We are all originalists now

Matthew Yglesias has a Prospect Column up championing (unsurprisingly, given the circumstances) the virtues of Stare Decisis on the Supreme Court. Because he does not go into many details other than to criticize Clarence Thomas, it is unclear whether he means his doctrine to be applied evenhandedly or only opportunistically. (What does he make of the resolute tone of the liberal dissenters in the vouchers cases, the sovereign immunity cases, and the enumerated-powers cases, suggesting that they will overrule them as soon as they get a fifth vote? E.g.: "My own course as a judge on the Court cannot, however, simply be to hope that the political branches will save us from the consequences of the majority’s decision. ... I hope that a future Court will reconsider today’s dramatic departure from basic Establishment Clause principle.") Presumably Yglesias thinks that both Casey and Zelman ought to be here to stay.

[I happen to think Yglesias's claim that "The only way to give real sense to the claim that standing by settled doctrines would be compounding a mistake would be to view the mistakes of the past as policy ones." is profoundly wrong.

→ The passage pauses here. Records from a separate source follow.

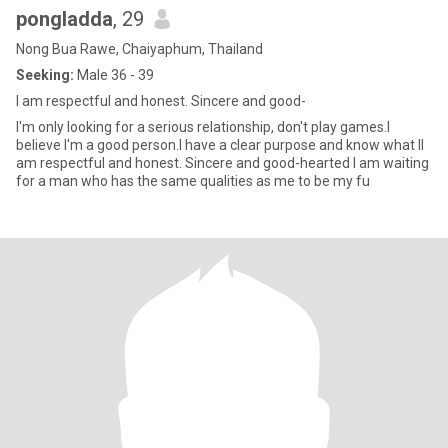
pongladda
, 29
Nong Bua Rawe, Chaiyaphum, Thailand
Seeking:
Male 36 - 39
I am respectful and honest. Sincere and good-
I'm only looking for a serious relationship, don't play games.I
believe I'm a good person.I have a clear purpose and know what II
am respectful and honest. Sincere and good-hearted I am waiting
for a man who has the same qualities as me to be my fu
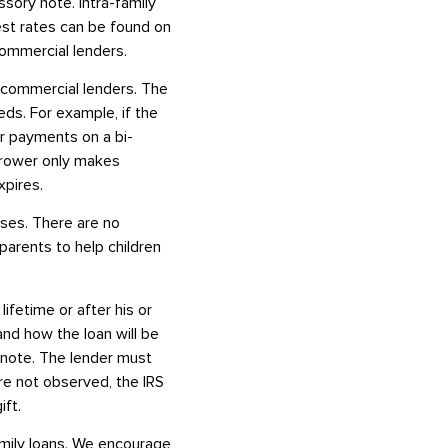
ssory note. Intra-family
est rates can be found on
commercial lenders.
 commercial lenders. The
eds. For example, if the
or payments on a bi-
orrower only makes
xpires.
oses. There are no
parents to help children
lifetime or after his or
and how the loan will be
y note. The lender must
re not observed, the IRS
ift.
family loans. We encourage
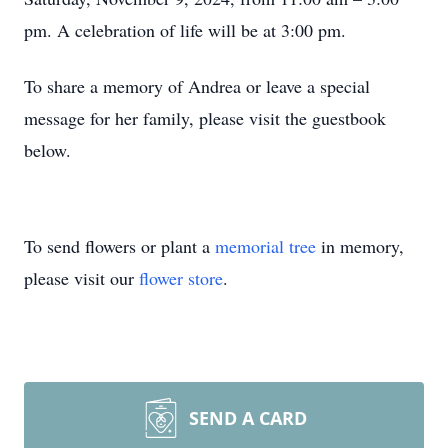
pm. A celebration of life will be at 3:00 pm.
To share a memory of Andrea or leave a special
message for her family, please visit the guestbook
below.
To send flowers or plant a
memorial tree
in memory,
please visit our
flower store
.
SEND A CARD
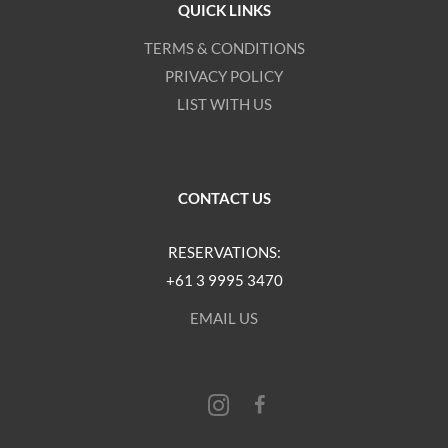
QUICK LINKS
TERMS & CONDITIONS
PRIVACY POLICY
LIST WITH US
CONTACT US
RESERVATIONS:
+61 3 9995 3470
EMAIL US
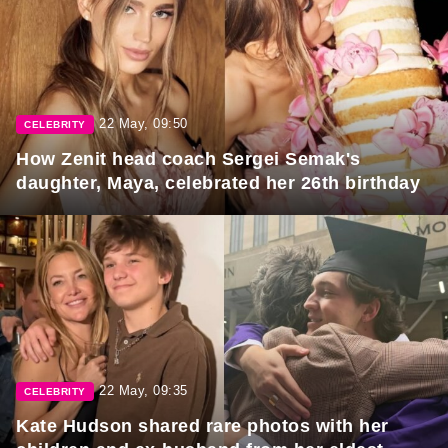
22 May, 09:50
CELEBRITY
How Zenit head coach Sergei Semak's
daughter, Maya, celebrated her 26th birthday
22 May, 09:35
CELEBRITY
Kate Hudson shared rare photos with her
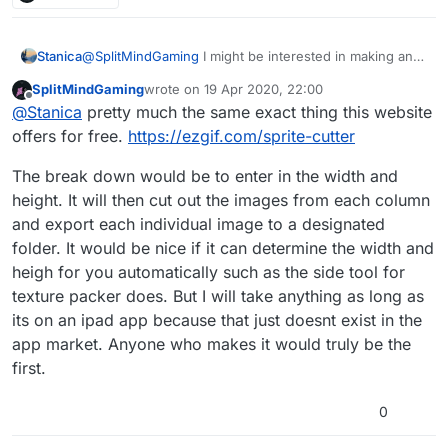
can just upload the sprite sheet and tell
hyperpad where to cut the margins. Or even
have it done automatically. A really good one i
Stanica
@
SplitMindGaming
I might be interested in making an
use is from code and web texturepacker.
app if you say there's nothing like this already! Can
They have a side app that lets you split the
SplitMindGaming
wrote on
19 Apr 2020, 22:00
you briefly describe the functionality you'd expect from
last edited by
Offline
spritesheet and does a good job finding the
@
Stanica
pretty much the same exact thing this website
a spritesheet slicer?
margins automatically. But thats a pc
offers for free.
https://ezgif.com/sprite-cutter
software. We really need one for the ipad.
The break down would be to enter in the width and
height. It will then cut out the images from each column
and export each individual image to a designated
folder. It would be nice if it can determine the width and
heigh for you automatically such as the side tool for
texture packer does. But I will take anything as long as
its on an ipad app because that just doesnt exist in the
app market. Anyone who makes it would truly be the
first.
0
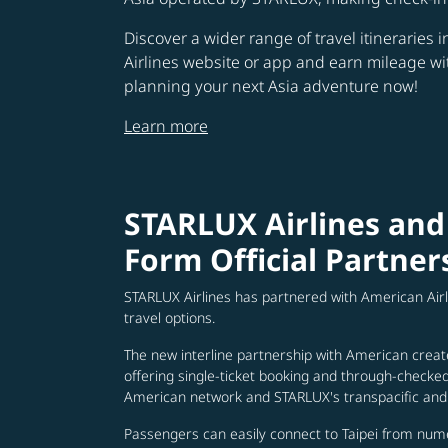
Discover a wider range of travel itineraries 
Airlines website or app and earn mileage w
planning your next Asia adventure now!
Learn more
STARLUX Airlines and
Form Official Partner
STARLUX Airlines has partnered with American Air
travel options.
The new interline partnership with American creat
offering single-ticket booking and through-check
American network and STARLUX's transpacific and 
Passengers can easily connect to Taipei from num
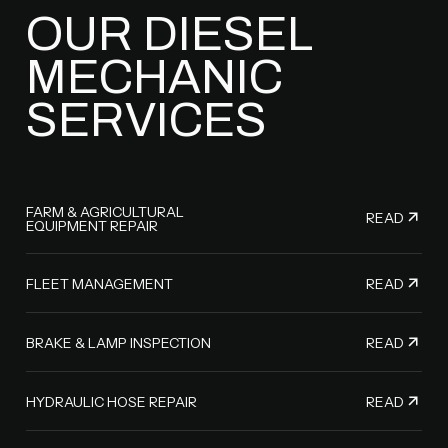
OUR DIESEL
MECHANIC
SERVICES
FARM & AGRICULTURAL
READ
EQUIPMENT REPAIR
READ
FLEET MANAGEMENT
READ
BRAKE & LAMP INSPECTION
READ
HYDRAULIC HOSE REPAIR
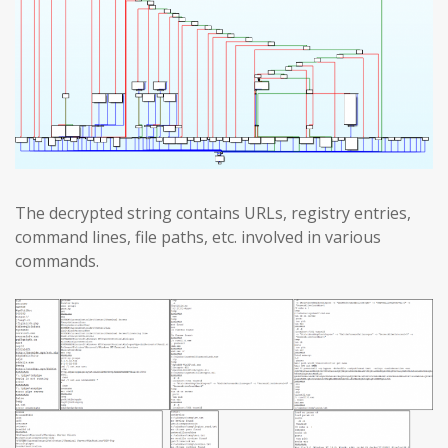
The decrypted string contains URLs, registry entries,
command lines, file paths, etc. involved in various
commands.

Assuming a separation between "policy" and "legal" decisions then exacerbating and extending decisions that are wrong, decisions that declare things that are contrary to, e.g., the U.S. Constitution is surely "compounding a mistake". Plessy and Brown and Browder are the obvious citation here, but for good reason. If not that, maybe Swift and Erie.]

Anyway, I was most struck, though, by this part of Yglesias's column:

When an issue is litigated for the first time, the best way to preserve [the rule of law] is to do the best one can to stick to the original understanding of what the law said. When a law or amendment is passed, people form expectations about what the consequences will be, and severe departures from the original understanding upset those expectations. This is bad, and it detracts from the purpose of having laws and courts in the first place . . .

In other words, Yglesias endorses a regime of strong precedent followed by originalism. Are we all originalists now?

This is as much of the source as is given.